Task directions
Write out the data exactly as given, dropping every picture.

((

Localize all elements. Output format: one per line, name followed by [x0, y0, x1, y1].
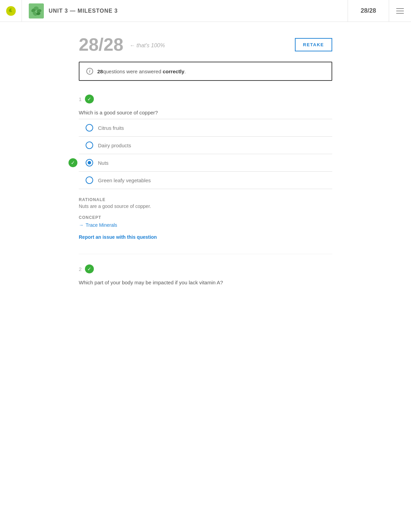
option-dairy-products-label: Dairy products — [98, 143, 131, 148]
unit-title: UNIT 3 — MILESTONE 3 — [49, 8, 118, 14]
unit-icon — [29, 3, 44, 18]
radio-citrus-fruits[interactable] — [86, 124, 93, 132]
question-2-block: 2 ✓ Which part of your body may be impac… — [79, 264, 332, 285]
header-score: 28/28 — [348, 0, 389, 22]
concept-link[interactable]: → Trace Minerals — [79, 222, 117, 228]
svg-rect-0 — [29, 3, 44, 18]
option-citrus-fruits-label: Citrus fruits — [98, 125, 124, 131]
radio-nuts[interactable] — [86, 159, 93, 166]
question-1-number: 1 — [79, 96, 82, 102]
option-nuts-correct-icon: ✓ — [68, 158, 77, 167]
question-2-number: 2 — [79, 266, 82, 272]
concept-label: CONCEPT — [79, 215, 332, 220]
option-nuts[interactable]: ✓ Nuts — [79, 154, 332, 171]
option-dairy-products[interactable]: Dairy products — [79, 136, 332, 154]
rationale-section: RATIONALE Nuts are a good source of copp… — [79, 197, 332, 240]
header-menu-button[interactable] — [389, 0, 411, 22]
score-left: 28/28 ← that's 100% — [79, 36, 165, 53]
question-2-correct-icon: ✓ — [85, 264, 94, 273]
header-unit-info: UNIT 3 — MILESTONE 3 — [22, 0, 348, 22]
score-display: 28/28 — [79, 36, 123, 53]
app-logo[interactable] — [0, 0, 22, 22]
question-2-header: 2 ✓ — [79, 264, 332, 273]
option-citrus-fruits[interactable]: Citrus fruits — [79, 119, 332, 136]
question-1-block: 1 ✓ Which is a good source of copper? Ci… — [79, 95, 332, 240]
info-icon: i — [86, 68, 93, 75]
radio-dairy-products[interactable] — [86, 141, 93, 149]
report-issue-link[interactable]: Report an issue with this question — [79, 234, 157, 240]
concept-link-text: Trace Minerals — [86, 222, 117, 228]
rationale-label: RATIONALE — [79, 197, 332, 202]
question-1-header: 1 ✓ — [79, 95, 332, 103]
option-green-leafy[interactable]: Green leafy vegetables — [79, 171, 332, 189]
question-1-text: Which is a good source of copper? — [79, 110, 332, 115]
option-green-leafy-label: Green leafy vegetables — [98, 177, 151, 183]
question-divider — [79, 254, 332, 254]
score-section: 28/28 ← that's 100% RETAKE — [79, 36, 332, 53]
retake-button[interactable]: RETAKE — [295, 38, 332, 51]
option-nuts-label: Nuts — [98, 160, 109, 166]
info-text: 28questions were answered correctly. — [97, 69, 186, 74]
main-content: 28/28 ← that's 100% RETAKE i 28questions… — [72, 22, 339, 320]
question-1-options: Citrus fruits Dairy products ✓ Nuts G — [79, 119, 332, 189]
question-1-correct-icon: ✓ — [85, 95, 94, 103]
info-box: i 28questions were answered correctly. — [79, 62, 332, 81]
radio-green-leafy[interactable] — [86, 176, 93, 184]
hamburger-icon[interactable] — [396, 8, 404, 14]
score-note: ← that's 100% — [129, 42, 165, 49]
concept-arrow-icon: → — [79, 222, 84, 228]
rationale-text: Nuts are a good source of copper. — [79, 203, 332, 209]
question-2-text: Which part of your body may be impacted … — [79, 280, 332, 285]
header: UNIT 3 — MILESTONE 3 28/28 — [0, 0, 411, 22]
radio-nuts-selected — [88, 161, 91, 164]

))

Response
Localize all elements. Output format: one per line, name followed by [x0, y0, x1, y1].
option-dairy-products-label: Dairy products — [98, 143, 131, 148]
unit-title: UNIT 3 — MILESTONE 3 — [49, 8, 118, 14]
unit-icon — [29, 3, 44, 18]
radio-citrus-fruits[interactable] — [86, 124, 93, 132]
question-2-block: 2 ✓ Which part of your body may be impac… — [79, 264, 332, 285]
header-score: 28/28 — [348, 0, 389, 22]
concept-link[interactable]: → Trace Minerals — [79, 222, 117, 228]
svg-rect-0 — [29, 3, 44, 18]
option-citrus-fruits-label: Citrus fruits — [98, 125, 124, 131]
radio-nuts[interactable] — [86, 159, 93, 166]
question-1-number: 1 — [79, 96, 82, 102]
option-nuts-correct-icon: ✓ — [68, 158, 77, 167]
question-2-number: 2 — [79, 266, 82, 272]
concept-label: CONCEPT — [79, 215, 332, 220]
option-nuts[interactable]: ✓ Nuts — [79, 154, 332, 171]
option-dairy-products[interactable]: Dairy products — [79, 136, 332, 154]
rationale-section: RATIONALE Nuts are a good source of copp… — [79, 197, 332, 240]
header-menu-button[interactable] — [389, 0, 411, 22]
score-left: 28/28 ← that's 100% — [79, 36, 165, 53]
question-2-correct-icon: ✓ — [85, 264, 94, 273]
header-unit-info: UNIT 3 — MILESTONE 3 — [22, 0, 348, 22]
score-display: 28/28 — [79, 36, 123, 53]
app-logo[interactable] — [0, 0, 22, 22]
question-2-header: 2 ✓ — [79, 264, 332, 273]
option-citrus-fruits[interactable]: Citrus fruits — [79, 119, 332, 136]
question-1-block: 1 ✓ Which is a good source of copper? Ci… — [79, 95, 332, 240]
info-icon: i — [86, 68, 93, 75]
radio-dairy-products[interactable] — [86, 141, 93, 149]
report-issue-link[interactable]: Report an issue with this question — [79, 234, 157, 240]
concept-link-text: Trace Minerals — [86, 222, 117, 228]
rationale-label: RATIONALE — [79, 197, 332, 202]
question-1-header: 1 ✓ — [79, 95, 332, 103]
option-green-leafy[interactable]: Green leafy vegetables — [79, 171, 332, 189]
question-1-text: Which is a good source of copper? — [79, 110, 332, 115]
option-green-leafy-label: Green leafy vegetables — [98, 177, 151, 183]
question-divider — [79, 254, 332, 254]
score-section: 28/28 ← that's 100% RETAKE — [79, 36, 332, 53]
retake-button[interactable]: RETAKE — [295, 38, 332, 51]
option-nuts-label: Nuts — [98, 160, 109, 166]
info-text: 28questions were answered correctly. — [97, 69, 186, 74]
main-content: 28/28 ← that's 100% RETAKE i 28questions… — [72, 22, 339, 320]
question-1-options: Citrus fruits Dairy products ✓ Nuts G — [79, 119, 332, 189]
question-1-correct-icon: ✓ — [85, 95, 94, 103]
info-box: i 28questions were answered correctly. — [79, 62, 332, 81]
radio-green-leafy[interactable] — [86, 176, 93, 184]
hamburger-icon[interactable] — [396, 8, 404, 14]
score-note: ← that's 100% — [129, 42, 165, 49]
concept-arrow-icon: → — [79, 222, 84, 228]
rationale-text: Nuts are a good source of copper. — [79, 203, 332, 209]
question-2-text: Which part of your body may be impacted … — [79, 280, 332, 285]
header: UNIT 3 — MILESTONE 3 28/28 — [0, 0, 411, 22]
radio-nuts-selected — [88, 161, 91, 164]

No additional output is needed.